Can simple moving average (SMA) rules tell investors when it is prudent to leverage the U.S. stock market? In their March 2016 paper entitled “Leverage for the Long Run – A Systematic Approach to Managing Risk and Magnifying Returns in Stocks”, Michael Gayed and Charles Bilello augment conventional U.S. stock market SMA timing rules by adding leverage while in equities. Specifically, they test a Leverage Rotation Strategy (LRS) comprised of the following rules:
- When the S&P 500 Total Return Index closes above its SMA, hold the index and apply 1.25X, 2X or 3X leverage to magnify returns.
- When the S&P 500 Total Return Index closes below its SMA, switch to U.S. Treasury bills (T-bills) to manage risk.
They focus on a conventional 200-day SMA (SMA200), but include some tests with shorter measurement intervals to gauge robustness. They ignore costs of switching between stocks and T-bills. They apply targeted leverage daily with an assumed 1% annual cost of leverage, approximating current expense ratios for the largest leveraged exchange-traded funds (ETF) that track the S&P 500 Index. Using daily closes of the S&P 500 Total Return Index and T-bill yields during October 1928 through October 2015, they find that:
- SMAs effectively identify stock market volatility and trending states. For example, over the entire sample period, for the S&P 500 Total Return Index above (below) its SMA200:
- Annualized return is +14.1% (-2.3%), with annual volatility 14.7% (26.5%).
- Likelihood of a streak of four positive daily returns is 10% (5%).
- Gross annual Sharpe ratios (maximum drawdowns) over the entire sample period are (see the table below):
- 0.30 (-86%) for buying and holding the S&P 500 Total Return Index.
- 0.27 (-99%) for buying and holding the index with constant daily 2X leverage costing 1% per year.
- 0.60 (-50%) for using the SMA200 trading rules on the index without leverage.
- 0.51 (-78%) for using the SMA200 LRS trading rules on the index with 2X daily leverage costing 1% per year.
- LRS trading rules boost gross cumulative performance substantially over the sample period (see the chart below).
- LRS outperforms unleveraged buy-and-hold on a gross basis during 80% of rolling 3-year periods and suffers smaller maximum drawdowns during the four worst bear markets.
- However, over much of the sample period, high trading frictions and cost of leverage would have hampered LRS performance. Today, investors can most cheaply implement LRS with S&P 500 Index leveraged ETFs.
The following table, taken from the paper, summarizes gross performance of seven strategies. The first four strategies buy and hold the S&P 500 Total Return Index with 1X, 1.25X, 2X or 3X leverage. The remaining three are SMA200 LRS (an average of about five stocks-cash switches per year) with 1.25X, 2X or 3X leverage applied to the S&P 500 Total Return Index. Assumed cost of leverage is 1% per year in all cases. Results indicate that, compared to buy-and-hold with the same leverage, LRS as specified achieves: higher gross return, lower volatility, higher gross Sharpe and Sortino ratios, lower maximum drawdown, lower beta, and much stronger (and positive) gross alpha.
The following chart, also from the paper, compares growth of $10,000 initial investments during October 1928 through October 2015 for the S&P 500 Total Return Index and the above three SMA200 LRS scenarios. Terminal values are $19 million for the index and $270 million, $39 billion and $9 trillion, respectively, for the increasingly leveraged LRS scenarios.
Said differently, a $10,000 investment in SMA200 LRS with 3X leverage applied to the S&P 500 Total Return Index in October 1928, with 1% annual cost of leverage, grows to about half of total S&P 500 Index market capitalization in October 2015.
In summary, evidence suggests that investors may be able to improve the performance of an investment in the broad U.S. stock market by combining leverage with SMA trading rules.
Cautions regarding findings include:
- While acknowledging that the implementation costs would have been much higher than today for much of the sample period, the authors employ an assumption of 1% annual cost of leverage (based on current leveraged ETF fees) and ignore strategy switching frictions.
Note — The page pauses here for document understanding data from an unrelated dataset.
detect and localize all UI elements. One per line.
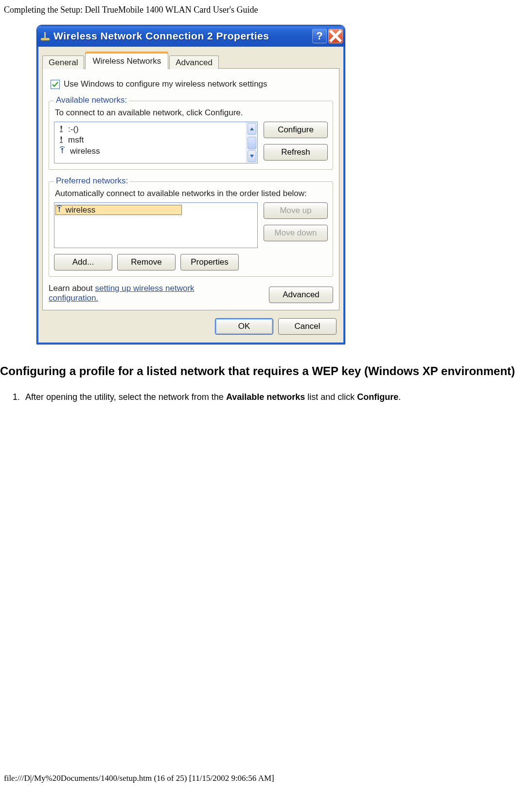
refresh-button[interactable]: Refresh bbox=[264, 144, 328, 161]
scroll-track[interactable] bbox=[247, 136, 257, 149]
wireless-icon bbox=[41, 32, 50, 40]
window-title: Wireless Network Connection 2 Properties bbox=[53, 30, 311, 42]
move-down-button[interactable]: Move down bbox=[264, 225, 328, 241]
advanced-button[interactable]: Advanced bbox=[269, 287, 333, 303]
steps-list: After opening the utility, select the ne… bbox=[22, 392, 532, 402]
preferred-networks-group: Preferred networks: Automatically connec… bbox=[49, 181, 333, 277]
tower-icon bbox=[58, 136, 64, 145]
move-up-button[interactable]: Move up bbox=[264, 202, 328, 219]
scroll-down-button[interactable] bbox=[248, 150, 256, 162]
help-button[interactable]: ? bbox=[312, 29, 327, 43]
preferred-networks-title: Preferred networks: bbox=[54, 176, 130, 186]
tab-content: Use Windows to configure my wireless net… bbox=[42, 68, 339, 310]
scroll-thumb[interactable] bbox=[248, 137, 256, 149]
use-windows-label: Use Windows to configure my wireless net… bbox=[64, 79, 267, 89]
tab-strip: General Wireless Networks Advanced bbox=[42, 53, 339, 69]
available-networks-desc: To connect to an available network, clic… bbox=[55, 108, 328, 118]
svg-point-2 bbox=[61, 148, 63, 150]
xp-properties-window: Wireless Network Connection 2 Properties… bbox=[36, 25, 345, 344]
add-button[interactable]: Add... bbox=[54, 254, 112, 270]
ok-button[interactable]: OK bbox=[215, 318, 273, 335]
learn-text: Learn about setting up wireless network … bbox=[49, 284, 224, 303]
preferred-networks-list[interactable]: wireless bbox=[54, 202, 258, 248]
tab-wireless-networks[interactable]: Wireless Networks bbox=[85, 53, 168, 69]
remove-button[interactable]: Remove bbox=[117, 254, 176, 270]
document-header: Completing the Setup: Dell TrueMobile 14… bbox=[0, 5, 532, 25]
tab-advanced[interactable]: Advanced bbox=[169, 55, 219, 69]
antenna-icon bbox=[55, 205, 66, 215]
document-footer: file:///D|/My%20Documents/1400/setup.htm… bbox=[4, 774, 274, 783]
step-1: After opening the utility, select the ne… bbox=[22, 392, 532, 402]
use-windows-checkbox[interactable] bbox=[51, 80, 60, 89]
tower-icon bbox=[58, 125, 64, 134]
available-networks-title: Available networks: bbox=[54, 95, 129, 105]
preferred-networks-desc: Automatically connect to available netwo… bbox=[55, 189, 328, 198]
available-item-1[interactable]: msft bbox=[54, 135, 246, 145]
section-heading: Configuring a profile for a listed netwo… bbox=[0, 364, 532, 378]
properties-button[interactable]: Properties bbox=[180, 254, 239, 270]
available-item-0[interactable]: :-() bbox=[54, 124, 246, 135]
window-titlebar[interactable]: Wireless Network Connection 2 Properties… bbox=[37, 25, 345, 47]
scroll-up-button[interactable] bbox=[248, 123, 256, 135]
svg-point-0 bbox=[61, 126, 62, 127]
svg-point-1 bbox=[61, 136, 62, 138]
svg-point-3 bbox=[58, 207, 60, 209]
configure-button[interactable]: Configure bbox=[264, 122, 328, 138]
available-networks-group: Available networks: To connect to an ava… bbox=[49, 101, 333, 170]
tab-general[interactable]: General bbox=[42, 55, 84, 69]
available-scrollbar[interactable] bbox=[246, 122, 257, 163]
preferred-item-0[interactable]: wireless bbox=[55, 205, 182, 215]
available-item-2[interactable]: wireless bbox=[54, 145, 246, 157]
close-button[interactable] bbox=[328, 29, 343, 43]
available-networks-list[interactable]: :-() msft bbox=[54, 122, 258, 163]
antenna-icon bbox=[58, 146, 66, 156]
cancel-button[interactable]: Cancel bbox=[278, 318, 337, 335]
This approach:
- Overstates realistic backtest performance.
- Ignores feedback to the market that cheap trading/leverage would have provided. The chart above suggests that the strategy could have been very disruptive, extracting so much wealth from trading counterparties that they might have left the market.
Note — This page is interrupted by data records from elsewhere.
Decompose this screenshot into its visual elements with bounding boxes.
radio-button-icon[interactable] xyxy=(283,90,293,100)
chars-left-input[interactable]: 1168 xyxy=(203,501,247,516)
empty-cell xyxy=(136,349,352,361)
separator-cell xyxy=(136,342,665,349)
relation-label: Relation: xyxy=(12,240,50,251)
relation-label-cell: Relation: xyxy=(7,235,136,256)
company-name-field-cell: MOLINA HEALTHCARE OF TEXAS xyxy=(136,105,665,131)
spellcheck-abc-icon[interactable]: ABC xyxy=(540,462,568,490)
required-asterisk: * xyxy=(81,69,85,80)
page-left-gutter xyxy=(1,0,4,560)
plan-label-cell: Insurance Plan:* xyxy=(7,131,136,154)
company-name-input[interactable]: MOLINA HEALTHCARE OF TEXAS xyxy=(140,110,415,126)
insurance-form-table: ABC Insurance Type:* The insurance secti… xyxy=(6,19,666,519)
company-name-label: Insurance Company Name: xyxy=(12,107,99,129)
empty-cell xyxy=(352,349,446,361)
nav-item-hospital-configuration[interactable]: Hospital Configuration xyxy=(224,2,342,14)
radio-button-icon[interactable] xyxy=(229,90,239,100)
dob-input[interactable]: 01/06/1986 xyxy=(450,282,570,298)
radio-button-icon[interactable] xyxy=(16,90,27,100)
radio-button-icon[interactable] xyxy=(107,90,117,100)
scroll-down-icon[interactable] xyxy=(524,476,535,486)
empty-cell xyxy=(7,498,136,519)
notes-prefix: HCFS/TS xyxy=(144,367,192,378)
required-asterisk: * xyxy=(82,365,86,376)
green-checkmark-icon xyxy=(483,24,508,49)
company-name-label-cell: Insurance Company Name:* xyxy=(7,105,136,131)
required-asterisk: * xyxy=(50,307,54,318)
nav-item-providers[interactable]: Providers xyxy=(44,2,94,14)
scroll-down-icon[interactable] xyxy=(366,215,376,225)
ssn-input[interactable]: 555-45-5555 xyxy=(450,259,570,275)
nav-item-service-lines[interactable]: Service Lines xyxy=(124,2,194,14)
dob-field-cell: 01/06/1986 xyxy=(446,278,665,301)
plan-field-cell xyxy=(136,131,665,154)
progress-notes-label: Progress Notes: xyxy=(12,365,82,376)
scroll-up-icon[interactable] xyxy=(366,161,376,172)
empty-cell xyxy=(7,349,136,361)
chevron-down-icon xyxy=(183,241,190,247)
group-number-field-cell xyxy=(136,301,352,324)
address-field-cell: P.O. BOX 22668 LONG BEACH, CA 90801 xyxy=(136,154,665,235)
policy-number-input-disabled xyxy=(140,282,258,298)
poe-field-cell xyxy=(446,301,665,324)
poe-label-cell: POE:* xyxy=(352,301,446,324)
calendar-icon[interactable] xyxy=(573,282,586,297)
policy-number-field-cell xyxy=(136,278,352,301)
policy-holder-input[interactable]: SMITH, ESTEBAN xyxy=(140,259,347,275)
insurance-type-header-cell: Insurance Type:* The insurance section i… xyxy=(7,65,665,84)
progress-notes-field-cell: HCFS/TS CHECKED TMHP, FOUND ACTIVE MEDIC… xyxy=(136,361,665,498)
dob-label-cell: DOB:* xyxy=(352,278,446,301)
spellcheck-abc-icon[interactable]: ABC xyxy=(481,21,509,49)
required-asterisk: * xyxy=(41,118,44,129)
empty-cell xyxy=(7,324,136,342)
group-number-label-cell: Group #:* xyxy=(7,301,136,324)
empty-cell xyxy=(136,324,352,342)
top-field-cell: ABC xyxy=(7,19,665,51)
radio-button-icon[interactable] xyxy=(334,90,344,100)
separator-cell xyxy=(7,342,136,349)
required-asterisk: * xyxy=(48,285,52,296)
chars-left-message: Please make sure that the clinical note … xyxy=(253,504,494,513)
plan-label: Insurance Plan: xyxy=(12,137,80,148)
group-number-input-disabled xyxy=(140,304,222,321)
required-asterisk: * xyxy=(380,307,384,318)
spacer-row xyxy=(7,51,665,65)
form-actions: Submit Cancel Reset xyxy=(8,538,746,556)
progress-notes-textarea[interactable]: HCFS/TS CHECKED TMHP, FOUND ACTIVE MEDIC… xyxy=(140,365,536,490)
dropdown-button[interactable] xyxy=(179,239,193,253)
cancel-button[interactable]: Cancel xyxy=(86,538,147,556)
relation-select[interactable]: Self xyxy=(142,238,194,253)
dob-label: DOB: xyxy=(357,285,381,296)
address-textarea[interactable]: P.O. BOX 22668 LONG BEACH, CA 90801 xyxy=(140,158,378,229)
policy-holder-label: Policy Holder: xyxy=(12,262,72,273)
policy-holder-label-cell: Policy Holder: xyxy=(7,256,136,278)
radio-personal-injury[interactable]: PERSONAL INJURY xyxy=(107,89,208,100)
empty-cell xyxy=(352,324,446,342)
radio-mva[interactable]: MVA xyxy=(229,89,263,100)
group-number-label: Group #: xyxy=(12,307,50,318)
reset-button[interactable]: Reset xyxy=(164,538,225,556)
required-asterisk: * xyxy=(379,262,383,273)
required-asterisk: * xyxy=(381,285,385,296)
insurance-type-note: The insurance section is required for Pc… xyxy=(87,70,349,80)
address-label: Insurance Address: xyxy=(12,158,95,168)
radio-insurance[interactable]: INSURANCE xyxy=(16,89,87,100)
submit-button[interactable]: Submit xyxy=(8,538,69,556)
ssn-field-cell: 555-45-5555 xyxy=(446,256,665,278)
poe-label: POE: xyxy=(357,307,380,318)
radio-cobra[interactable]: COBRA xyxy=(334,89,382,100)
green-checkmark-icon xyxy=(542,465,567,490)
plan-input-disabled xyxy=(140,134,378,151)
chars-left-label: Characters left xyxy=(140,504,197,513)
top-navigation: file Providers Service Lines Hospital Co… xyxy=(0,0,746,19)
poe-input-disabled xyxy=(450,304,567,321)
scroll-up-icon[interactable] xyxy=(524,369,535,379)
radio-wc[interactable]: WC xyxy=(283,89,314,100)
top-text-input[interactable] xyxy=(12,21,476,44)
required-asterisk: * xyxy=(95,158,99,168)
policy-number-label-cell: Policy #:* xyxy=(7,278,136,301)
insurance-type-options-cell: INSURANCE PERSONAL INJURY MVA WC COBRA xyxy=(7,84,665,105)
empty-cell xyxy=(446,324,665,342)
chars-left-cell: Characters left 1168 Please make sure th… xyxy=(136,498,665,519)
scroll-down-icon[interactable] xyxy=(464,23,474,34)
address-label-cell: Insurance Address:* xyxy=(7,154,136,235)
- The sample start date just before the Great Depression is highly favorable to the performance of SMA trading rules.
- Using an index overstates estimated returns by ignoring costs of maintaining a liquid fund (such as a mutual fund or ETF). Such costs are material for much of the sample period.
- In the early part of the sample period, slower data collection/processing may have affected performance of SMA rules by forcing delays between SMA signal generation and trade execution.